Binary operators: +, -, *, / (element-wise on tensors).

Statements
let result = @matmul(x, w)    // local binding
return softmax(result)         // return value
kv_write(cache, value)         // expression statement (side effect)

Compilation Pipeline

.manta source
  |  Parse (gotreesitter grammar)
  v
Syntax AST
  |  Semantic analysis (type check, scope, constraints)
  v
HIR -- source-oriented, fully typed, symbolic shapes
  |
  v
MIR -- tensor-semantic operations (gather, matmul, softmax, ...)
  |
  v
LIR -- scheduled plan: buffers, kernels, schedule hints, storage classes
  |
  v
.mll artifact -- backend-neutral plan with CUDA, Metal, Vulkan, DirectML, and WebGPU kernel variants
Intermediate representations

HIR preserves source structure with full type information. Parameters carry binding paths, entry points distinguish kernels from pipelines, types include symbolic shape dimensions.

MIR classifies operations semantically: gather, matmul, softmax, rope, kv_read, kv_write, kernel_call, pointwise, reduce, dequant. Backend-neutral.
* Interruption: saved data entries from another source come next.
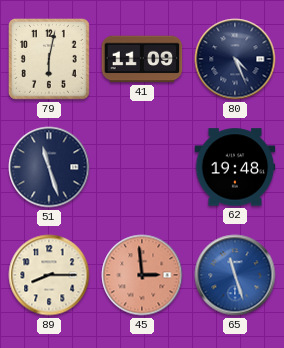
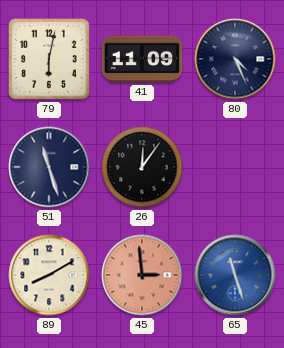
26: none -> 12:06
62: 19:48 -> none
89: 8:15 -> 8:10
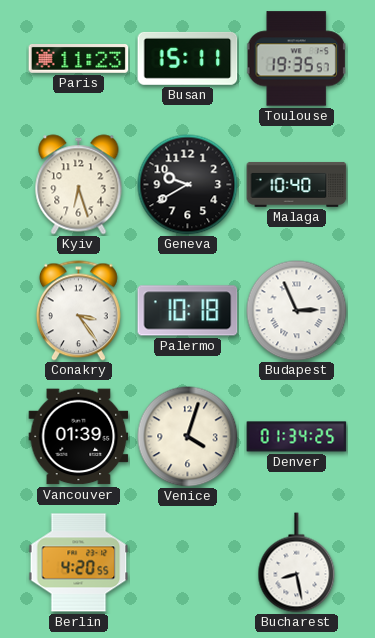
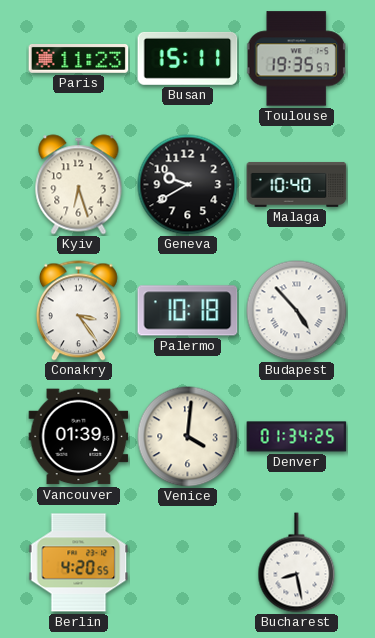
Budapest: 2:56 -> 4:53
Venice: 4:03 -> 4:01
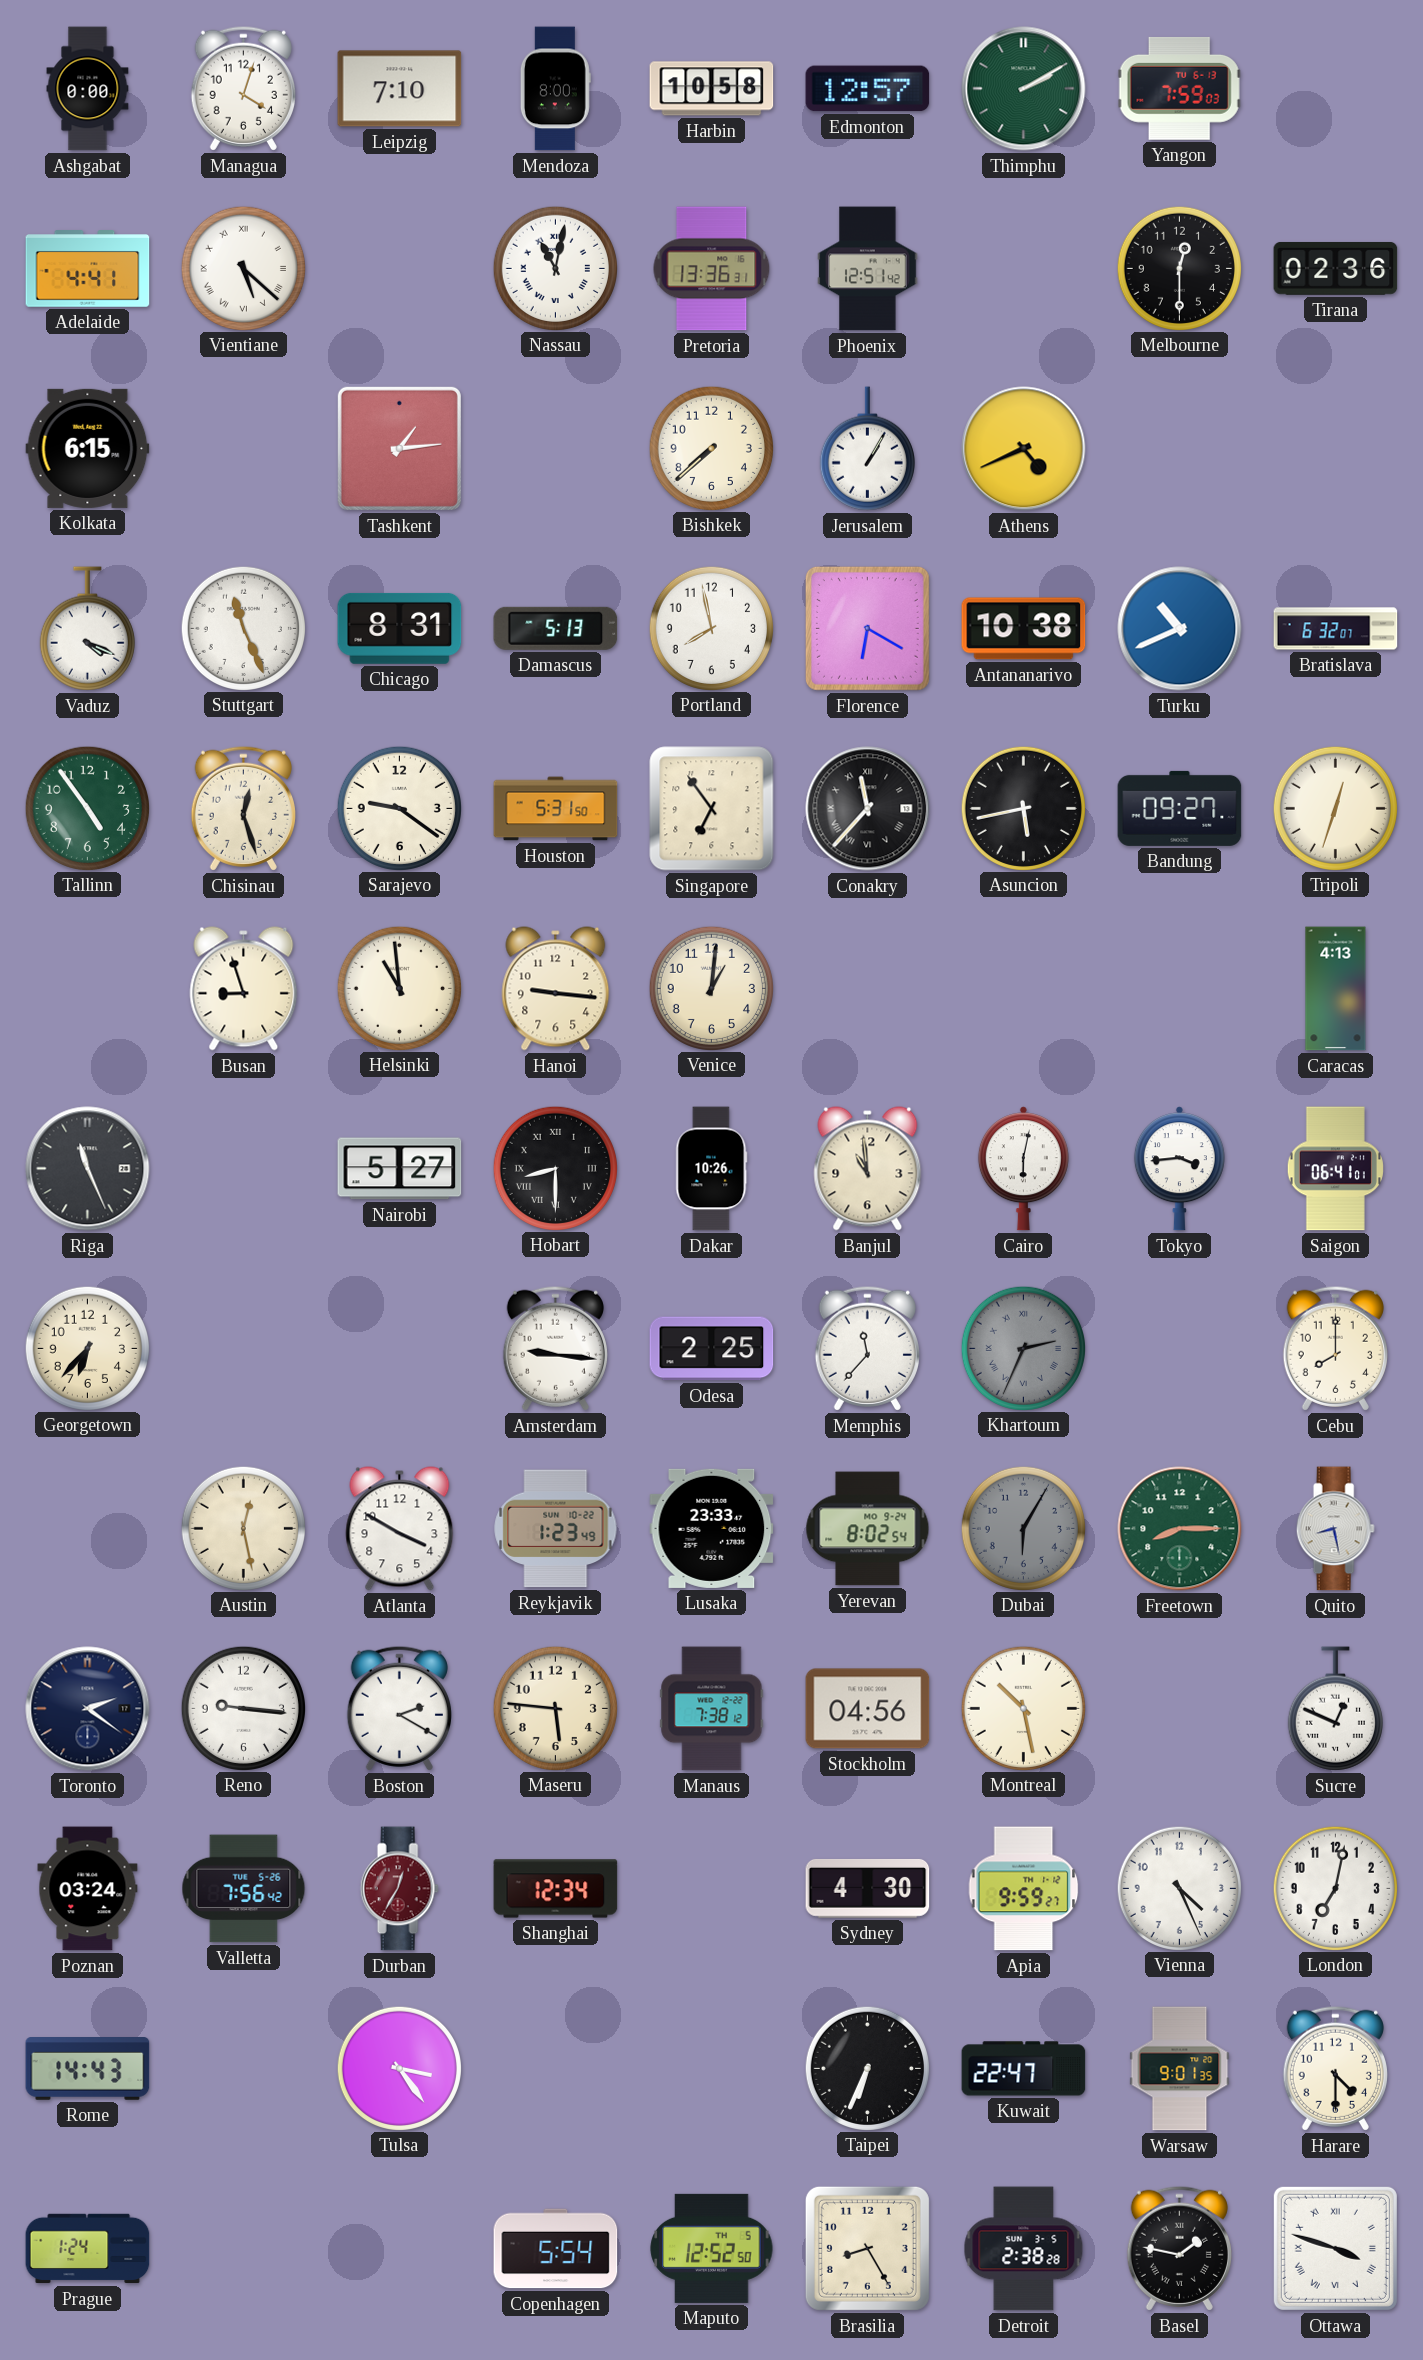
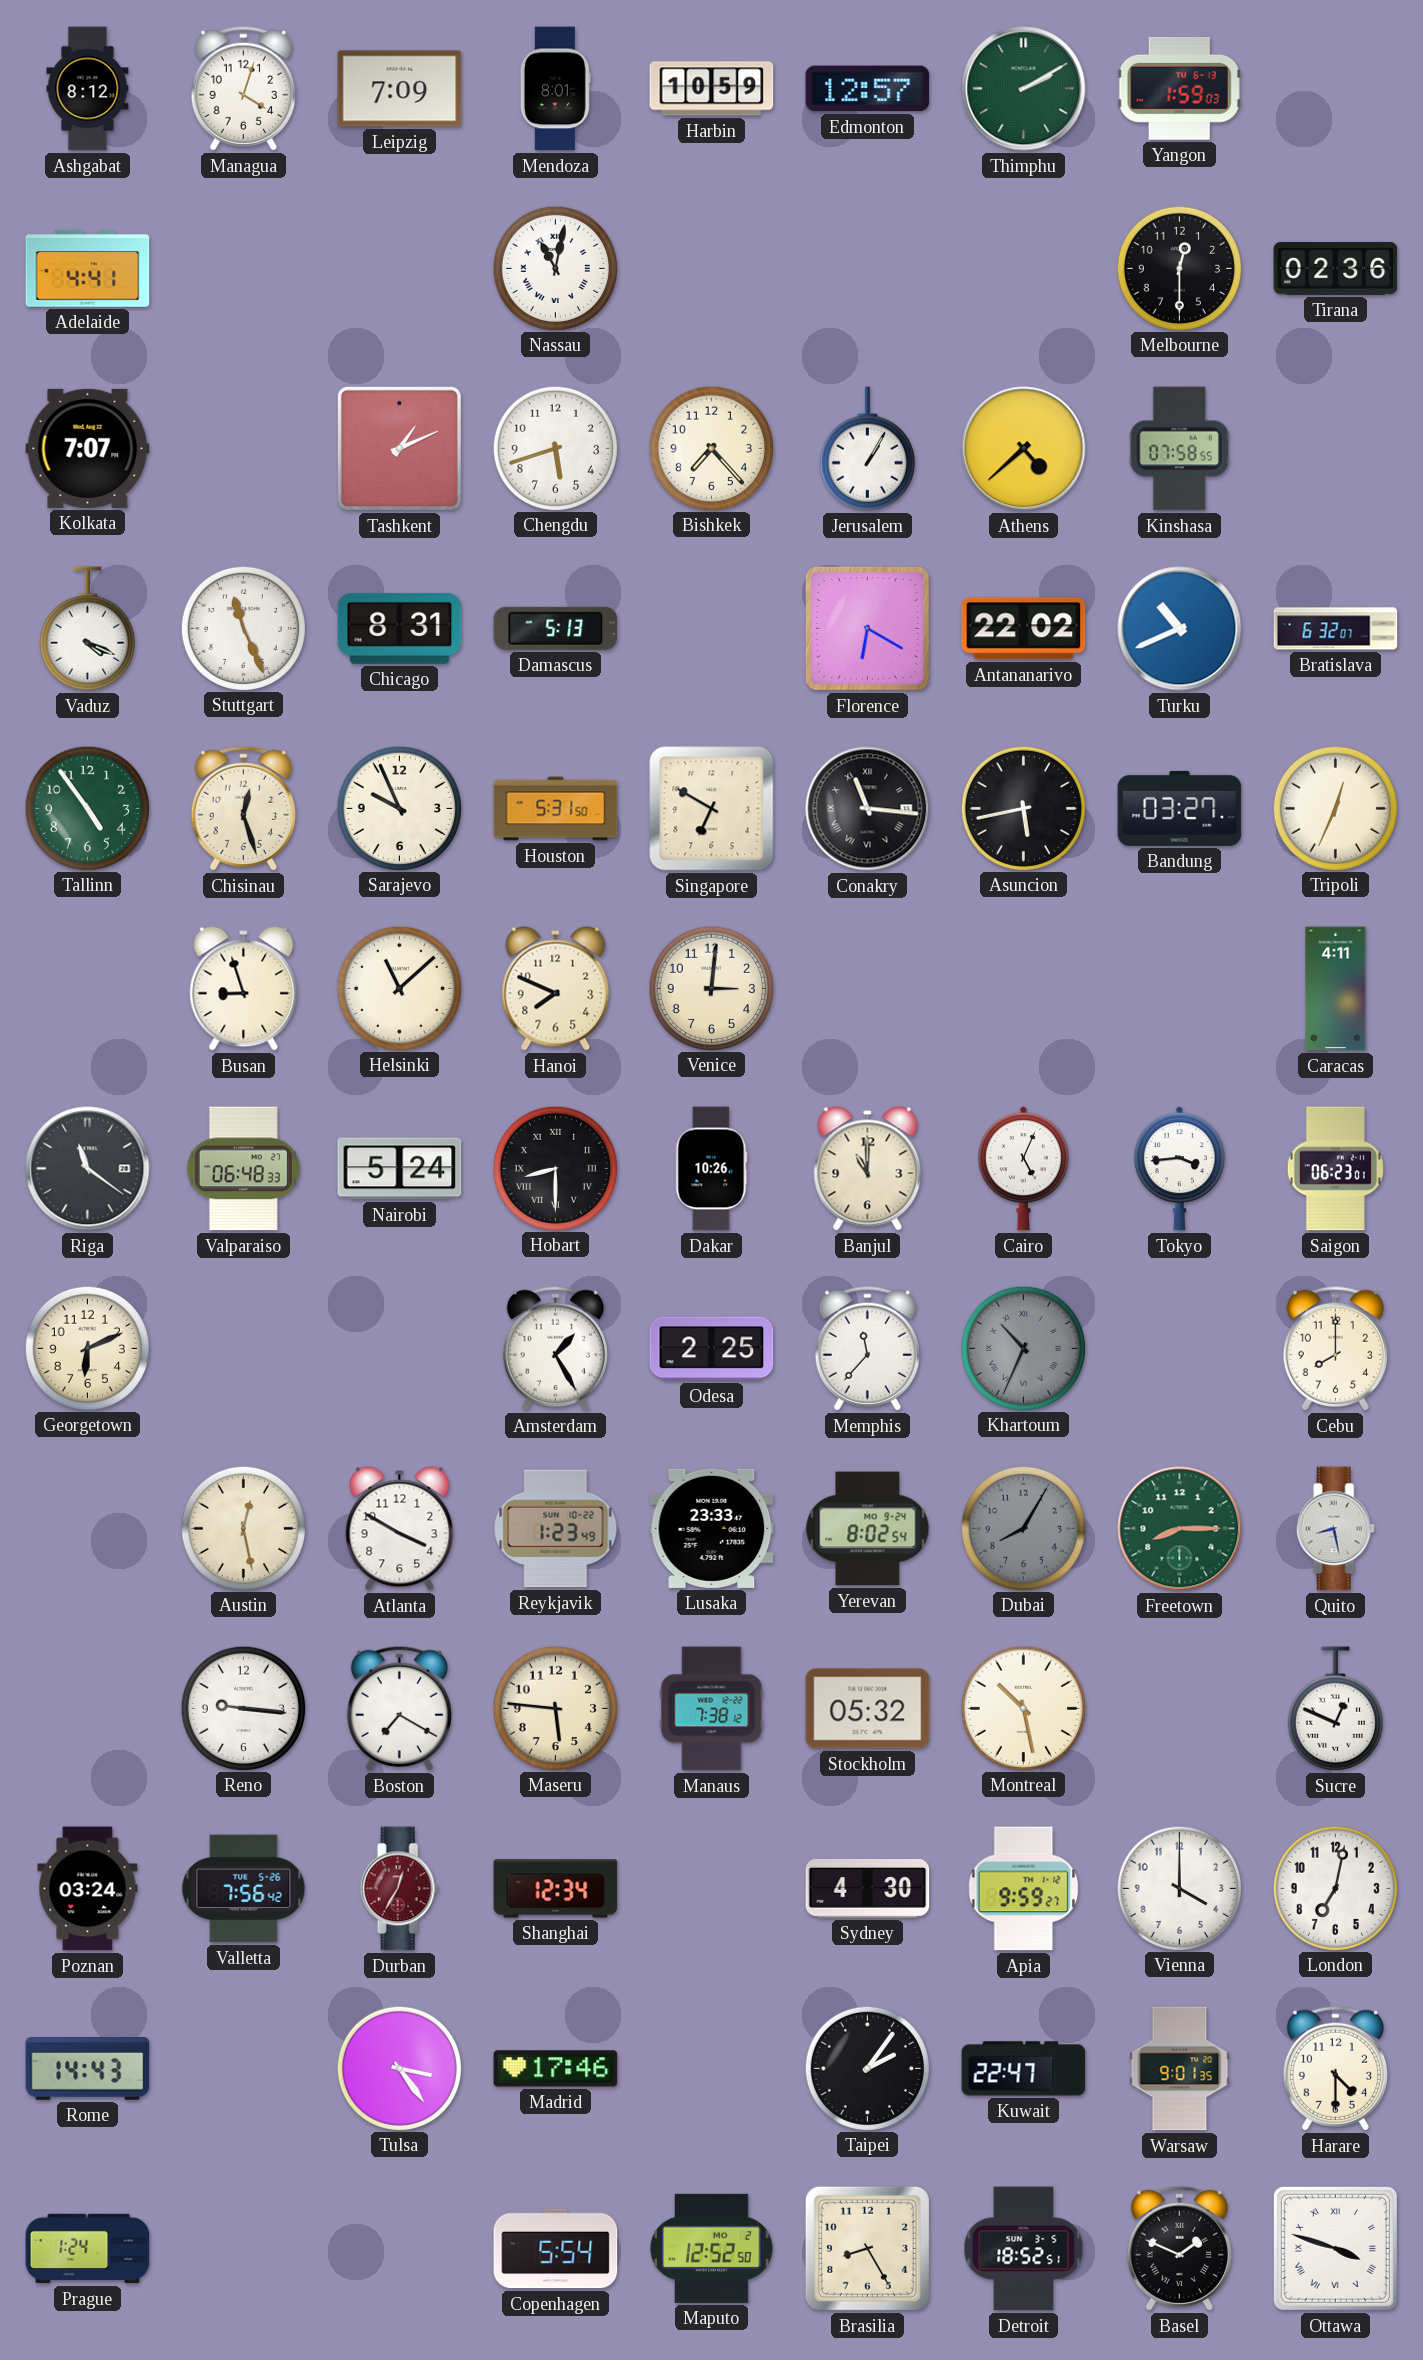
Ashgabat: 0:00 -> 8:12
Leipzig: 7:10 -> 7:09
Mendoza: 8:00 -> 8:01
Harbin: 10:58 -> 10:59
Yangon: 7:59 -> 1:59
Vientiane: 5:22 -> none
Pretoria: 13:36 -> none
Phoenix: 12:51 -> none
Kolkata: 6:15 -> 7:07
Tashkent: 1:14 -> 1:11
Chengdu: none -> 5:42
Bishkek: 7:38 -> 7:23
Athens: 4:41 -> 4:38
Kinshasa: none -> 07:58
Portland: 7:58 -> none
Antananarivo: 10:38 -> 22:02
Sarajevo: 9:21 -> 9:56
Singapore: 6:54 -> 6:50
Conakry: 11:37 -> 11:16
Bandung: 09:27 -> 03:27
Tripoli: 12:33 -> 12:34
Helsinki: 10:59 -> 11:08
Hanoi: 9:16 -> 7:49
Venice: 1:01 -> 3:01
Caracas: 4:13 -> 4:11
Riga: 11:26 -> 11:21
Valparaiso: none -> 06:48
Nairobi: 5:27 -> 5:24
Banjul: 10:59 -> 11:00
Cairo: 6:02 -> 5:04
Saigon: 06:41 -> 06:23
Georgetown: 6:37 -> 6:11
Amsterdam: 9:16 -> 1:25
Khartoum: 2:34 -> 10:34
Dubai: 6:05 -> 8:05
Toronto: 2:21 -> none
Boston: 2:20 -> 7:20
Stockholm: 04:56 -> 05:32
Vienna: 4:26 -> 4:00
Madrid: none -> 17:46
Taipei: 6:34 -> 2:06
Maputo date: TH 5 -> MO 2
Detroit: 2:38 -> 18:52
Basel: 1:47 -> 1:49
LIR is a scheduled execution plan. Buffers have storage classes (device_local, host_visible, unified). Kernels have schedule hints (tile, vector_width, subgroup, memory). All concepts are backend-neutral -- tile not blockDim, subgroup not warp.

Schedule hints

Hints guide backend-specific lowering without leaking backend concepts into the IR:

Operation Tile Vector Width Subgroup Memory
softmax [64] 1 yes workgroup_local
normalize [128] 4 yes workgroup_local
rope [128] 2 yes --
binary ops [128] 4 -- --

These map to thread blocks, threadgroups, workgroups, or backend graph dispatches at the backend level.

Artifact Format

The .mll artifact carries a Manta execution plan:

{
  "version": "manta/v0alpha1",
  "name": "tiny_embed",
  "params": [{"name": "token_embedding", "binding": "weights/token_embedding", ...}],
  "entry_points": [{"name": "embed", "kind": "pipeline", ...}],
  "requirements": {"supported_backends": ["cuda", "metal", "vulkan", "directml", "webgpu"]},
  "buffers": [{"name": "hidden", "dtype": "f16", "storage_class": "device_local", ...}],
  "kernels": [{"name": "l2_normalize", "variants": [
    {"backend": "cuda", "entry": "l2_normalize_cuda", "source": "..."},
    {"backend": "metal", "entry": "l2_normalize_metal", "source": "..."},
    {"backend": "vulkan", "entry": "l2_normalize_vulkan", "source": "..."},
    {"backend": "directml", "entry": "l2_normalize_directml", "source": "..."},
    {"backend": "webgpu", "entry": "l2_normalize_webgpu", "source": "..."}
  ], ...}],
  "steps": [
    {"kind": "gather", "inputs": ["token_embedding", "tokens"], "outputs": ["hidden"]},
    {"kind": "matmul", "inputs": ["hidden", "projection"], "outputs": ["projected"]},
    {"kind": "launch_kernel", "kernel": "l2_normalize", "inputs": ["projected"], "outputs": ["result"]},
    {"kind": "return", "outputs": ["embeddings"]}
  ]
}

Artifacts are validated on load: all referenced buffers, kernels, and entry points must exist, I/O flows must be consistent, and kernel variants must be present for all declared backends.

Runtime

Loading and executing
import (
    mantaartifact "github.com/odvcencio/manta/artifact/manta"
    "github.com/odvcencio/manta/runtime"
    "github.com/odvcencio/manta/runtime/backend"
    "github.com/odvcencio/manta/runtime/backends/cuda"
    "github.com/odvcencio/manta/runtime/backends/directml"
    "github.com/odvcencio/manta/runtime/backends/metal"
    "github.com/odvcencio/manta/runtime/backends/vulkan"
    "github.com/odvcencio/manta/runtime/backends/webgpu"
)

rt := runtime.New(cuda.New(), metal.New(), vulkan.New(), directml.New(), webgpu.New())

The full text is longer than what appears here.